Quand au stock d’armes chimiques de Saddam, il a bel et bien eu tout le temps de les escamoter, ce qu’il a fait avec l’appui de ceux qui les lui avaient livrées, à savoir les Russes.
Le seul mensonge des Américains tient à ce que, l’ayant vu, ils ont préféré ne pas le dire :
à la fois pour ne pas se priver d’un motif ostensible de Droit international pour l’attaquer,
et pour ne pas se fâcher avec le pouvoir moscovite.
La décadence de l’Islam est ce qui a permis le colonialisme, elle n’en est pas la conséquence.
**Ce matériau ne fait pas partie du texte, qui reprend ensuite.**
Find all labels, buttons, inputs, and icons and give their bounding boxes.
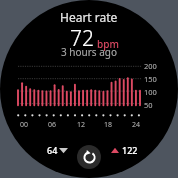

La doctrine politique de l’Islam, si elle ne justifie pas la redistribution politique, nie les Droits de non-musulmans, et certains Droits des musulmans. Le commerce ne s’est développé dans les pays musulmans qu’à cause de leur position centrale entre l’Orient et l’Occident ; les entraves qu’ils y ont mises ont été telles qu’elles ont inspiré la recherche d’un autre chemin : c’est cela qui a fait partir les Grands explorateurs.
En tout, une conférence pour rien, sauf pour ceux qui voulaient un aperçu sur les limites de la vision du monde de Philippe Simonnot.